Video game writer Niles River loves the work he does at Third Wave Studios: creating games with mass appeal that feature women, people of color, and LGBTQ characters. To make his job even better, his best friend is his boss, and his twin brother works beside him. And they mostly agree that being on the forefront of social change is worth dealing with trollish vitriol—Niles is more worried about his clingy ex and their closeted intern’s crush on his brother than he is about internet harassment.
But now the bodies on the ground are no longer virtual, and someone’s started hand-delivering threats to Niles’s door. The vendetta against Third Wave has escalated, and to make matters worse, the investigating detective is an old flame who left Niles heartbroken for a life in the closet.

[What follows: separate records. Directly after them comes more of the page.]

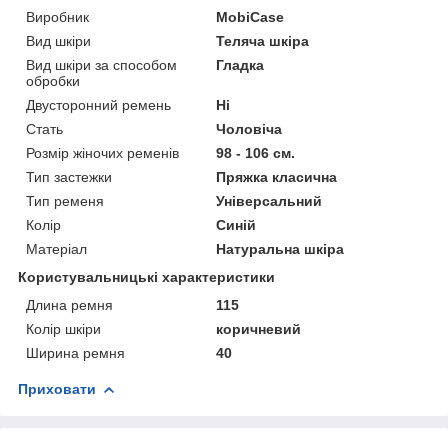
Виробник
MobiCase
Вид шкіри
Теляча шкіра
Вид шкіри за способом
Гладка
обробки
Двусторонний ремень
Ні
Стать
Чоловіча
Розмір жіночих ременів
98 - 106 см.
Тип застежки
Пряжка класична
Тип ременя
Універсальний
Колір
Синій
Матеріал
Натуральна шкіра
Користувальницькі характеристики
Длина ремня
115
Колір шкіри
коричневий
Ширина ремня
40
Приховати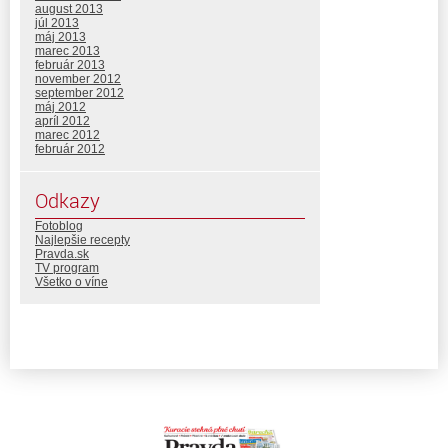
august 2013
júl 2013
máj 2013
marec 2013
február 2013
november 2012
september 2012
máj 2012
apríl 2012
marec 2012
február 2012
Odkazy
Fotoblog
Najlepšie recepty
Pravda.sk
TV program
Všetko o víne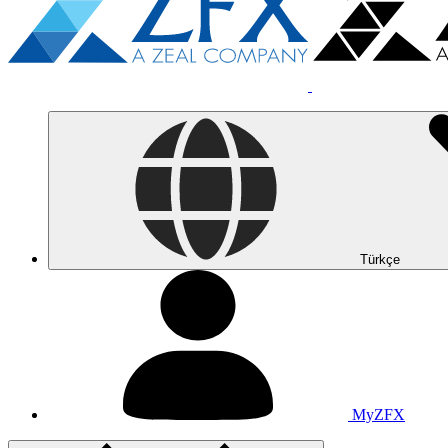
Türkçe
MyZFX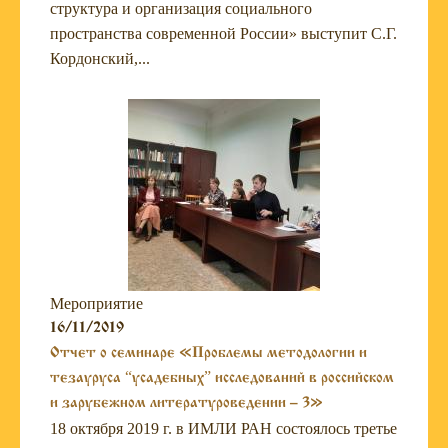
структура и организация социального
пространства современной России» выступит С.Г.
Кордонский,...
Мероприятие
16/11/2019
Отчет о семинаре «Проблемы методологии и
тезауруса “усадебных” исследований в российском
и зарубежном литературоведении – 3»
18 октября 2019 г. в ИМЛИ РАН состоялось третье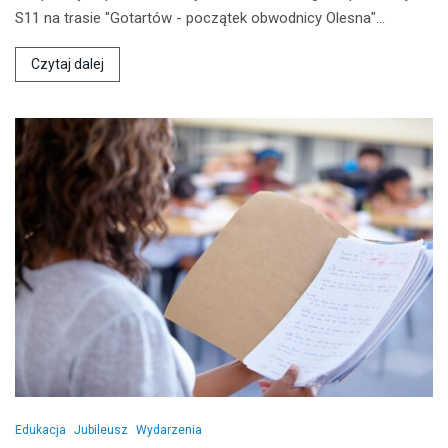
S11 na trasie "Gotartów - początek obwodnicy Olesna"…
Czytaj dalej
Edukacja
Jubileusz
Wydarzenia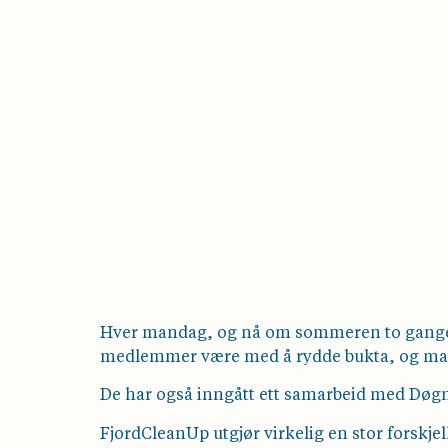
Hver mandag, og nå om sommeren to ganger i 
medlemmer være med å rydde bukta, og ma
De har også inngått ett samarbeid med Døgnvi
FjordCleanUp utgjør virkelig en stor forskjel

No change happens without pain, but can Niles justify continuing on with Third Wave when the cost is the blood of others? If he does, the last scene he writes may be his own death.
I thought this was going to be romantic suspense with a m/m romance and that combination sounded great. It turned out to have a different focus.
The video gaming industry is front and center with a lens on discrimination practices by players and developers. The main character, Niles River, has just introduced a game that flies in the face of the stereotypes for women, people of color and LGBTQ characters. The haters come out in force spewing vitriol through social media and other outlets. When fans of the game end up dead and Niles receives threats that go beyond the typical, the police get involved, bringing in a detective from his past.
The emphasis on the gamer world and the activism for change eclipse both the mystery and the romance. I might have had a better experience if I was a player and understood anything about today’s popular games. It was extremely educational and enlightening, just not what I was expecting or interested in.
It’s a well written story and a tribute to those attempting to change the gaming environment. The discriminatory images are deplorable and behaviors not much better. I’m glad I read the story but wish I had had a better understanding of the subject matter.